The FBI, however, has previously refused to make the form public on the grounds that those documents can contain unverified information and their release can put the sources at risk.

"We don't know for sure if these tapes exist," Rep. Jim Jordan, R-Ohio, said on "The Chris Salcedo Show" Wednesday when asked if Republicans would consider impeaching Biden.

Jordan was not the only Republican lawmaker to acknowledge the dubiousness of the tapes' existence in a press appearance this week. On an episode of "The Conservative Circus," Sen. Ron Johnson, R-Wis., reiterated that the tapes might not exist and warned that the informant might not be completely credible either.

"We don't know really if the tapes exist, we just don't know that, whether this was just a bluff on the part of, whoever the executive was, I think it was Mykola Zlochevsky, the CEO of the... the corrupt oligarch," Johnson said.

Since former President Donald Trump attempted to convince Ukrainian President Volodymyr Zelenskyy to investigate the Bidens in 2019, Burisma, the Ukrainian holding company that Zlochevsky heads, has been the focal point of GOP attacks against the current president. Republicans had accused Hunter, who served as a board member for the company during Biden's vice presidency, of presenting a conflict of interest by advocating for the removal of a Ukrainian prosecutor. But the termination of the prosecutor, who was not investigating the company, was a goal of the U.S. and other western countries.

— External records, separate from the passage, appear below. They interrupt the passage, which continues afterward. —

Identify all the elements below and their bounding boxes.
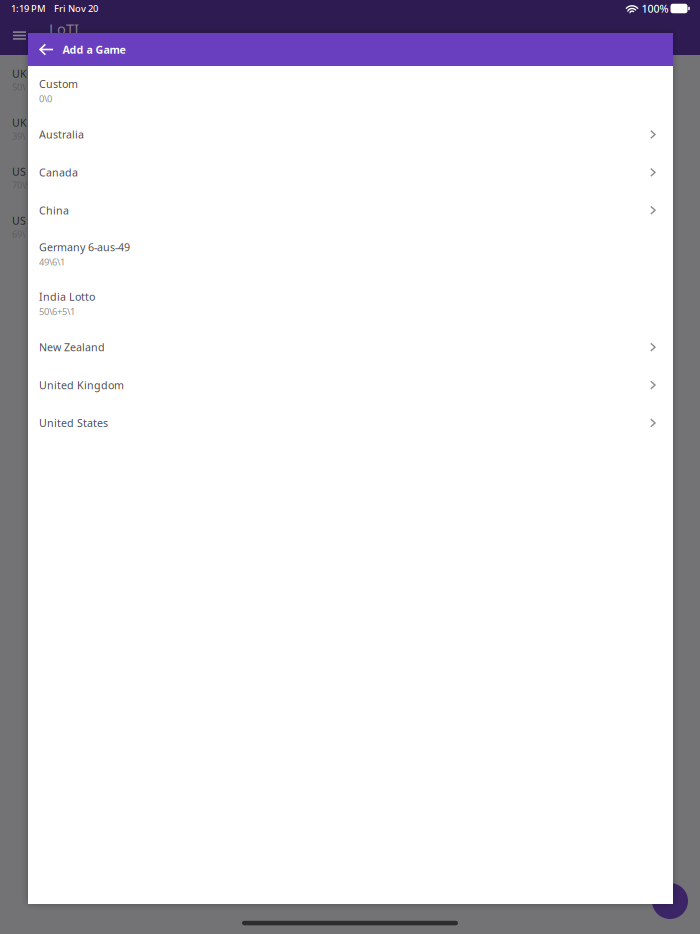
staticText: US	[12, 164, 29, 179]
staticText: Custom	[39, 77, 78, 91]
button[interactable]: Add	[652, 883, 688, 919]
staticText: Germany 6-aus-49	[39, 240, 130, 254]
button[interactable]: Germany 6-aus-49	[28, 229, 673, 279]
staticText: Add a Game	[62, 42, 126, 57]
staticText: Canada	[39, 165, 78, 180]
staticText: United States	[39, 416, 108, 430]
button[interactable]: India Lotto	[28, 279, 673, 328]
staticText: New Zealand	[39, 340, 105, 354]
staticText: 50\	[12, 81, 25, 93]
staticText: 49\6\1	[39, 256, 65, 268]
button[interactable]: Menu	[13, 22, 39, 48]
staticText: 100%	[642, 1, 668, 16]
button[interactable]: Australia	[28, 116, 673, 153]
staticText: UK	[12, 66, 30, 81]
staticText: 69\	[12, 228, 25, 240]
staticText: 1:19 PM	[11, 2, 46, 15]
button[interactable]: New Zealand	[28, 328, 673, 366]
staticText: Australia	[39, 127, 84, 142]
staticText: United Kingdom	[39, 378, 124, 392]
staticText: 0\0	[39, 92, 52, 105]
staticText: 50\6+5\1	[39, 305, 75, 318]
button[interactable]: Custom	[28, 66, 673, 116]
staticText: India Lotto	[39, 289, 95, 304]
button[interactable]: Back	[36, 38, 58, 60]
staticText: Fri Nov 20	[54, 2, 98, 15]
button[interactable]: United Kingdom	[28, 366, 673, 404]
staticText: 70\5	[12, 179, 30, 191]
button[interactable]: United States	[28, 404, 673, 442]
staticText: US	[12, 214, 29, 228]
staticText: 39\	[12, 130, 25, 142]
button[interactable]: Canada	[28, 153, 673, 191]
staticText: LoTI	[49, 19, 79, 38]
button[interactable]: China	[28, 191, 673, 229]
staticText: China	[39, 203, 69, 217]
staticText: UK	[12, 116, 30, 130]
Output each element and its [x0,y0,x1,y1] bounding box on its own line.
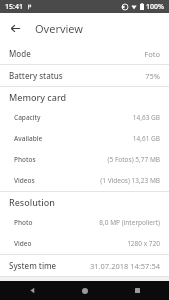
staticText: 14,61 GB [132,134,160,143]
button[interactable]: Home [65,281,105,300]
button[interactable]: Back [12,281,52,300]
staticText: Overview [35,21,83,36]
staticText: Video [14,239,32,248]
button[interactable]: Videos [0,170,169,191]
staticText: 75% [145,71,160,81]
staticText: Available [14,134,43,143]
staticText: Photos [14,155,36,164]
staticText: Memory card [9,91,67,103]
staticText: System time [9,260,57,271]
staticText: Foto [144,49,160,59]
staticText: Resolution [9,196,55,208]
staticText: Mode [9,48,31,59]
staticText: 15:41 [5,2,23,12]
button[interactable]: Back [0,13,30,43]
button[interactable]: Mode [0,43,169,64]
staticText: 31.07.2018 14:57:54 [89,261,160,271]
staticText: Photo [14,218,33,227]
button[interactable]: System time [0,255,169,276]
button[interactable]: Battery status [0,65,169,86]
staticText: (1 Videos) 13,23 MB [100,176,160,185]
staticText: 8,0 MP (interpoliert) [99,218,160,227]
button[interactable]: Available [0,128,169,149]
button[interactable]: Video [0,233,169,254]
button[interactable]: Photos [0,149,169,170]
button[interactable]: Photo [0,212,169,233]
button[interactable]: Recent apps [117,281,157,300]
staticText: Videos [14,176,35,185]
staticText: Battery status [9,70,63,81]
staticText: 1280 x 720 [127,239,160,248]
staticText: Capacity [14,113,41,122]
staticText: 100% [146,2,164,12]
button[interactable]: Capacity [0,107,169,128]
staticText: 14,63 GB [132,113,160,122]
staticText: (5 Fotos) 5,77 MB [107,155,160,164]
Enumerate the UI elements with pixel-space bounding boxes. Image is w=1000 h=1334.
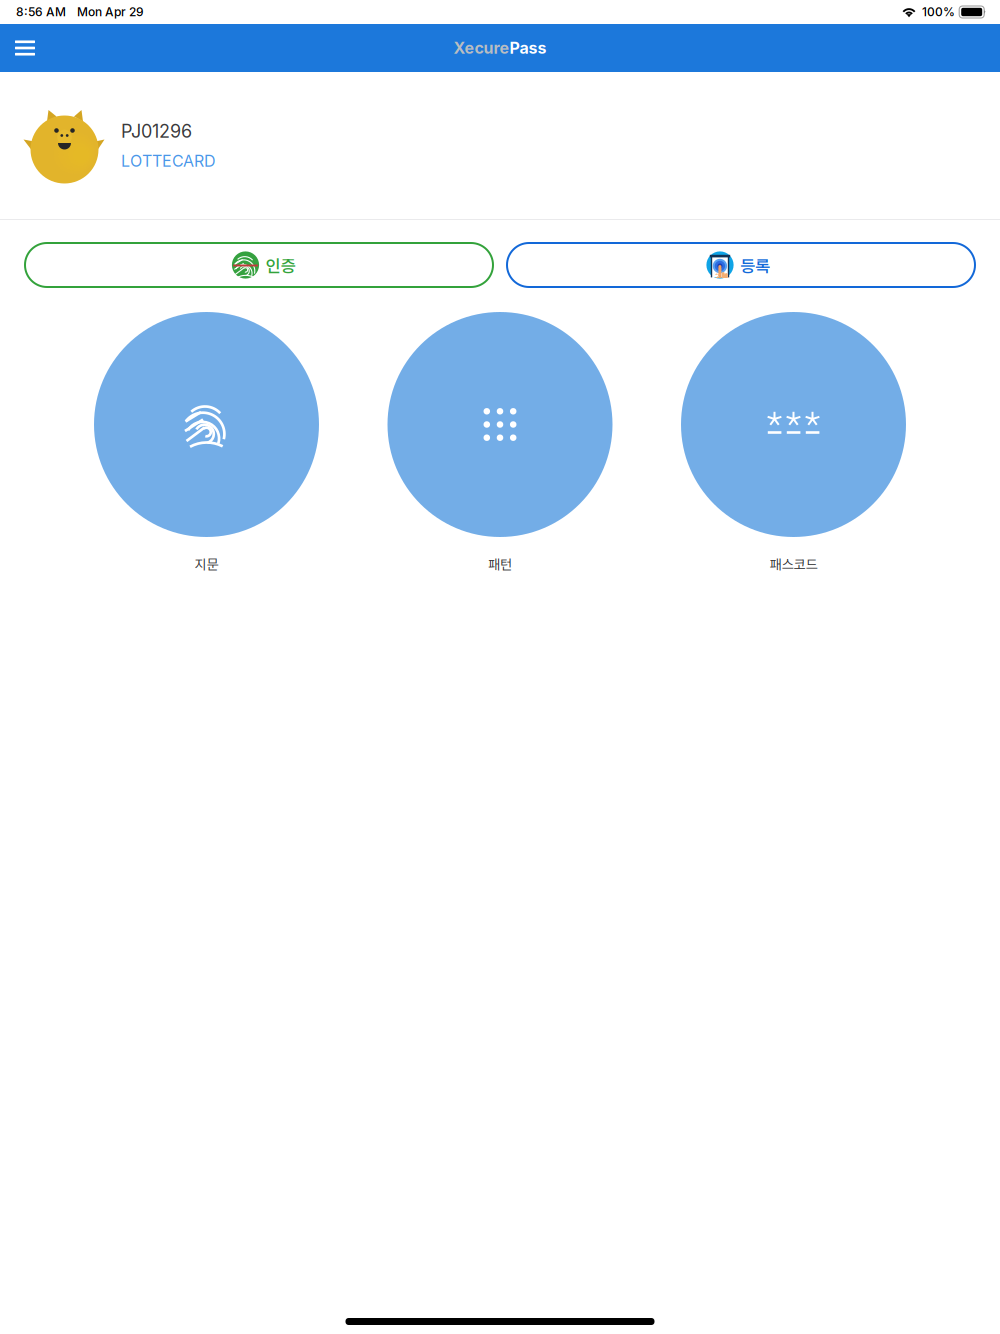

Rep. Dan Goldman, D-N.Y., pointed out that Zlochevsky said in 2019 that he did not have contact with President Biden during a committee hearing on Wednesday.

"The issue here is, is there any connection to President Biden? They have provided zero actual evidence to that effect," Goldman later told HuffPost. "And yet they are smearing him with innuendo and debunked allegations to try to create the impression that then-Vice President Biden did anything wrong."

Grassley told HuffPost he was able to announce the tip document mentioning the audio recordings because he and Comer had previously seen a less-redacted copy of the file the FBI presented them last week. He added that he was attempting to obtain that copy of the document and believed it suspicious that the existence of the tapes would be redacted.

Like several other GOP lawmakers, Grassley indicated that the most pressing concern about the bribe allegations is whether the bureau diligently investigated the claims as it moves to prosecute Trump, who was arraigned Tuesday in the federal case regarding his handling of classified documents post-presidency.

"Does the FBI follow up on it or not? Because the FBI ought to be able to answer the question for you and me, and the reason they ought to be able to answer it [is] because it's an unclassified document," Grassley said. "And what I hope to do is make this document public."